▶ [About this exercise]
Wherever the string "support" occurs in a line of these records, report that line.

[Saved data entries]
++++++

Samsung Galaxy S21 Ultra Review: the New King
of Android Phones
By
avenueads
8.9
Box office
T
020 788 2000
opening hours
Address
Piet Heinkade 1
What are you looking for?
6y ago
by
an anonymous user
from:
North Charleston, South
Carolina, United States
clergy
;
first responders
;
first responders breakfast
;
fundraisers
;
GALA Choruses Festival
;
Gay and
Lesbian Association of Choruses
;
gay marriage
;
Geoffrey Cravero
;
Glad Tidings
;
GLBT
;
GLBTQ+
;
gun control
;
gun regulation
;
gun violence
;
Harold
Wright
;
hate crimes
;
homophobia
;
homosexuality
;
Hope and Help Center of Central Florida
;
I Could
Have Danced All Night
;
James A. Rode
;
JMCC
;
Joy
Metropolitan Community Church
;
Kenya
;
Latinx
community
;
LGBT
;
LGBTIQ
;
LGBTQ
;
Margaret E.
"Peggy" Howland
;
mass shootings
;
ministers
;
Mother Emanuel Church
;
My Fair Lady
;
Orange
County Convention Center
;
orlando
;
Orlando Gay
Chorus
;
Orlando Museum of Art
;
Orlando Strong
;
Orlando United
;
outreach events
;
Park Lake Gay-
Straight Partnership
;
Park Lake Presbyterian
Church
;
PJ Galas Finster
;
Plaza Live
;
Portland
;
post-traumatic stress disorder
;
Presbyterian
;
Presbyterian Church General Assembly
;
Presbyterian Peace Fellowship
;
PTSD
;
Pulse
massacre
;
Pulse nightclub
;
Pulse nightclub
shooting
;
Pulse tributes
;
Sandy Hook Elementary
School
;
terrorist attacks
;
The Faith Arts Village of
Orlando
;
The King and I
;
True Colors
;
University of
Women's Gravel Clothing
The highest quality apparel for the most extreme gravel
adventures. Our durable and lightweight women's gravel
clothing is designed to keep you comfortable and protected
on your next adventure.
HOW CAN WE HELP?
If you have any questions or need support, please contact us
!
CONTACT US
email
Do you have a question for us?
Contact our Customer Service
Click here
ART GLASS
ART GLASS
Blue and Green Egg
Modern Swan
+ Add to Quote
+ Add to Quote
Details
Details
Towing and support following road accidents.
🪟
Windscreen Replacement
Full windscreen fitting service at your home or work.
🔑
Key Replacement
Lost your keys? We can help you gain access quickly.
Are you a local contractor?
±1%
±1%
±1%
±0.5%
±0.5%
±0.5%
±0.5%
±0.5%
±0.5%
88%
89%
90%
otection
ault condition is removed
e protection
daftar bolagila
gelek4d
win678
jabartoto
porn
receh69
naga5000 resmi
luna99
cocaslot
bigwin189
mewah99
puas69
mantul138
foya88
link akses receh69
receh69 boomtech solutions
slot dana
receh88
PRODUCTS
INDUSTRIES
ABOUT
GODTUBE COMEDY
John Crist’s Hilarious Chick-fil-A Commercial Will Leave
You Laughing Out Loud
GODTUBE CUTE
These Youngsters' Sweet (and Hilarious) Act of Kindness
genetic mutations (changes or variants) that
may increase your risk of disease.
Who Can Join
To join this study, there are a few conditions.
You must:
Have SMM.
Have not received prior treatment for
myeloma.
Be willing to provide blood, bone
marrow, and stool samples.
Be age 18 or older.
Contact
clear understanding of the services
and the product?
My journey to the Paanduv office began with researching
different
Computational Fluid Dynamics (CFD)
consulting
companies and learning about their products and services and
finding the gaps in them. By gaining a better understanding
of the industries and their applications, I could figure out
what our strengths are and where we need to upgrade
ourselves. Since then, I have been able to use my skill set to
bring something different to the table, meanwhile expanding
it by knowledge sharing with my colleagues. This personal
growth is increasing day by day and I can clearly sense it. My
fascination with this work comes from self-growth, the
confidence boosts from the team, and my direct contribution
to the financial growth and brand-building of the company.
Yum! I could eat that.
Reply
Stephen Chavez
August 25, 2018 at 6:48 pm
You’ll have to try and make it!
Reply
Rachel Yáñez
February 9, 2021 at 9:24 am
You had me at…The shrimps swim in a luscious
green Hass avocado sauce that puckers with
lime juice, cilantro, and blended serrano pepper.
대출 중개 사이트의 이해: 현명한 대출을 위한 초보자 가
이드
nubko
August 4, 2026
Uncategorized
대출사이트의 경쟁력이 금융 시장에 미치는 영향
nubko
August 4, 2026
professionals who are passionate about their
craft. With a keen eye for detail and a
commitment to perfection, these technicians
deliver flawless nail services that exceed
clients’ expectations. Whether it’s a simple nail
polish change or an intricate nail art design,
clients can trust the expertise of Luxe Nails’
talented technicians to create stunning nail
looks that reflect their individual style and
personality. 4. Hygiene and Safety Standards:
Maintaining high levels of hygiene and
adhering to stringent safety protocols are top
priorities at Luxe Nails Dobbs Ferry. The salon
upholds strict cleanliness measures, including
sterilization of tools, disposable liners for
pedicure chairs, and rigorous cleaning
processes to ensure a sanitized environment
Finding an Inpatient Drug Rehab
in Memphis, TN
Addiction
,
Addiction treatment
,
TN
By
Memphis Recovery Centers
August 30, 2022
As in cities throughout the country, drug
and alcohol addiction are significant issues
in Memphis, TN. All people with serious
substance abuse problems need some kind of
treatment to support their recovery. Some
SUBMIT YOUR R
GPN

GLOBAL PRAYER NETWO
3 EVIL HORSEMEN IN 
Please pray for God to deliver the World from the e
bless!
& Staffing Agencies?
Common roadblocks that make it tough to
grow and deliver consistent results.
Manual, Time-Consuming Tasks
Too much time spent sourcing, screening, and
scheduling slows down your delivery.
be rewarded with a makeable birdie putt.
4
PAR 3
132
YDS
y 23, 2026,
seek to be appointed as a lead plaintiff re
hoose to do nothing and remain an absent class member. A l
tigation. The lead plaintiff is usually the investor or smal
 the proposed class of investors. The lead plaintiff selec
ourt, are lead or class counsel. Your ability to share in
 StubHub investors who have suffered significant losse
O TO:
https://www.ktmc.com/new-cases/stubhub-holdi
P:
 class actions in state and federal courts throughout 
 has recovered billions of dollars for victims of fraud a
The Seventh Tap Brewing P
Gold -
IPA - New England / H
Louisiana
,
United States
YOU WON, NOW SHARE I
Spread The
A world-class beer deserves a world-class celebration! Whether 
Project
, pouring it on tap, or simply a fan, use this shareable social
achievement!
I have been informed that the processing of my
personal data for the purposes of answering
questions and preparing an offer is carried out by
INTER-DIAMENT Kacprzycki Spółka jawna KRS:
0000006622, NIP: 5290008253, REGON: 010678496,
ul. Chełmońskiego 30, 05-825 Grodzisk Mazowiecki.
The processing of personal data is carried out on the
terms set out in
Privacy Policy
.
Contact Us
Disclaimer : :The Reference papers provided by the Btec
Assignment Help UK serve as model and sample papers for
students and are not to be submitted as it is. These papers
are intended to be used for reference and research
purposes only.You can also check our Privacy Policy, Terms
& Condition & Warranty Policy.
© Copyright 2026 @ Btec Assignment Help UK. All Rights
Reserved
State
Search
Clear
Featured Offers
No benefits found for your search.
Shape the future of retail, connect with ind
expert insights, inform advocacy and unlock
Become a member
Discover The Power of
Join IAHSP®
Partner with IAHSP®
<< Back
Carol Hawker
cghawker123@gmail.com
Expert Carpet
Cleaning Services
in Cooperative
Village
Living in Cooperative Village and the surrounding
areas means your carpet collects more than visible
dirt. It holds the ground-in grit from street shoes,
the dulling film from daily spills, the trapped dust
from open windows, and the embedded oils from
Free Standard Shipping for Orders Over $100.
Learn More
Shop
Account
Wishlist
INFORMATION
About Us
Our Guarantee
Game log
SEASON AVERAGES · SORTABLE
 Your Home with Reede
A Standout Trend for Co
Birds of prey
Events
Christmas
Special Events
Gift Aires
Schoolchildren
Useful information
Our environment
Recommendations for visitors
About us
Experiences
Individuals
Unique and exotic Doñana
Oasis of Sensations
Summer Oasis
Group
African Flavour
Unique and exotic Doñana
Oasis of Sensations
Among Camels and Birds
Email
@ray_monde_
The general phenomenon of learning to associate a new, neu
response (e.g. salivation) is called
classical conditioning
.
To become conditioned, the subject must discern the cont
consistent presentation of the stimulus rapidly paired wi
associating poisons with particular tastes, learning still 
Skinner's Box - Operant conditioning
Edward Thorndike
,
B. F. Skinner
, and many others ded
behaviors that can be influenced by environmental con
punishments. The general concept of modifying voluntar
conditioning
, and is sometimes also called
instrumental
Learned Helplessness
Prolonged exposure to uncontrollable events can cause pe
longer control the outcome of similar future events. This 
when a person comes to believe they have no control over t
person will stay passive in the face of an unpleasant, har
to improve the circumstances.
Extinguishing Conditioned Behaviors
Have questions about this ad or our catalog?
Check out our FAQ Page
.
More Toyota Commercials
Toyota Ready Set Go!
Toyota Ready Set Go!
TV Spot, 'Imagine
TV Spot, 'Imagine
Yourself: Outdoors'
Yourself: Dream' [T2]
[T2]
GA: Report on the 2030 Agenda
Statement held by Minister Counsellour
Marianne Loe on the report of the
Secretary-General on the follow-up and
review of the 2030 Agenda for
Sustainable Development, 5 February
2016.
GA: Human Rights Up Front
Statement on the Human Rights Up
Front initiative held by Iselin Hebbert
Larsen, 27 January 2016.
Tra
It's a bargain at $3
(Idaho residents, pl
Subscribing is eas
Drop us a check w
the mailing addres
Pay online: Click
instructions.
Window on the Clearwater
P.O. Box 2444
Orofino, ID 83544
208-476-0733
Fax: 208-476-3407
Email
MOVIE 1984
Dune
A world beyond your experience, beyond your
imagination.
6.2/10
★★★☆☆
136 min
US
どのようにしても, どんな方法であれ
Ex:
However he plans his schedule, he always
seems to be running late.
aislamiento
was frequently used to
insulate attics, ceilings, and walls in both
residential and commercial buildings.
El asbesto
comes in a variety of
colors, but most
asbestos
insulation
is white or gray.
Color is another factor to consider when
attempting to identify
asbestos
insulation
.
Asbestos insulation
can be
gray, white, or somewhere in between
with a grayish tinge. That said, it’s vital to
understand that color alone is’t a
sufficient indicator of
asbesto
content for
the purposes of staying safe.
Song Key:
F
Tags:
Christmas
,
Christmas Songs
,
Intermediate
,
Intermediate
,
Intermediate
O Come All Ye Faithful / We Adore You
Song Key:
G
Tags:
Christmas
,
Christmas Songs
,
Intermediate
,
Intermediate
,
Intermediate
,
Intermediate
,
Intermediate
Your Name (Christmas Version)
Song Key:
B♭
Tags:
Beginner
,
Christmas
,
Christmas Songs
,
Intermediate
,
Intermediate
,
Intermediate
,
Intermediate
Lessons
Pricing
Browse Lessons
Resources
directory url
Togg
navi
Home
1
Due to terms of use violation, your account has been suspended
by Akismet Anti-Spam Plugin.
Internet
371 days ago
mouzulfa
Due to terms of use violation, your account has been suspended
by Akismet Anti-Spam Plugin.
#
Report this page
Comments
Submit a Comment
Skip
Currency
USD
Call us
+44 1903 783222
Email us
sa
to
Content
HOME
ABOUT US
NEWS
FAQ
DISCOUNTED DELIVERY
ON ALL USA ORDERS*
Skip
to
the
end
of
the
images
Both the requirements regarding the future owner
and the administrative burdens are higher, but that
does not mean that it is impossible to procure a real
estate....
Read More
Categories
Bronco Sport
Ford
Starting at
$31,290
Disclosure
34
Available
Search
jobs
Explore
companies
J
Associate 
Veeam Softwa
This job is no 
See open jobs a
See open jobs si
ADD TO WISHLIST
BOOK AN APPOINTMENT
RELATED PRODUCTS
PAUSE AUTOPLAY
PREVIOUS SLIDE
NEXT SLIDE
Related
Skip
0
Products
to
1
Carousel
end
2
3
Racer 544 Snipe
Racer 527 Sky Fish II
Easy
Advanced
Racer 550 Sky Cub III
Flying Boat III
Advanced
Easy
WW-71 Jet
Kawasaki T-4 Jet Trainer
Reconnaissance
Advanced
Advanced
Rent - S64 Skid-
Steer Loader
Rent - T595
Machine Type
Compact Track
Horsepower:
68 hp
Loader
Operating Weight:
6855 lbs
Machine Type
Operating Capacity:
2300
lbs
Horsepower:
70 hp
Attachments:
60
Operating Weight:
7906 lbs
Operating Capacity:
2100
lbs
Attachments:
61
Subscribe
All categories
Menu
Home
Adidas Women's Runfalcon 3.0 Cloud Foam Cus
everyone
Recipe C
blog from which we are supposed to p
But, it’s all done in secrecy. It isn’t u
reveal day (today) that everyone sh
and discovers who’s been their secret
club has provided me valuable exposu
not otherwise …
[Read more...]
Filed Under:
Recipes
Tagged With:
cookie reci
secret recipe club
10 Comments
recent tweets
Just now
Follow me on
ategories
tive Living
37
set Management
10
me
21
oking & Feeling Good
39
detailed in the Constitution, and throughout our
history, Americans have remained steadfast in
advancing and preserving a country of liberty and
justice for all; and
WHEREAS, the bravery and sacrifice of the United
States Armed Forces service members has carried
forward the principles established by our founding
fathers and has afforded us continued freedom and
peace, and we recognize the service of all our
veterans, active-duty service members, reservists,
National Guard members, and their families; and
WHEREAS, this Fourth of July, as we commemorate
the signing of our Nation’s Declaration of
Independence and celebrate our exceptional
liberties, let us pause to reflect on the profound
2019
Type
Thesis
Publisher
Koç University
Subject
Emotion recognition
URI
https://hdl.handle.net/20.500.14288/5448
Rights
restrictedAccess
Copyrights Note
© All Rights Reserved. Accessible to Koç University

++++++

▶ [Result]
If you have any questions or need support, please contact us
Towing and support following road accidents.
treatment to support their recovery. Some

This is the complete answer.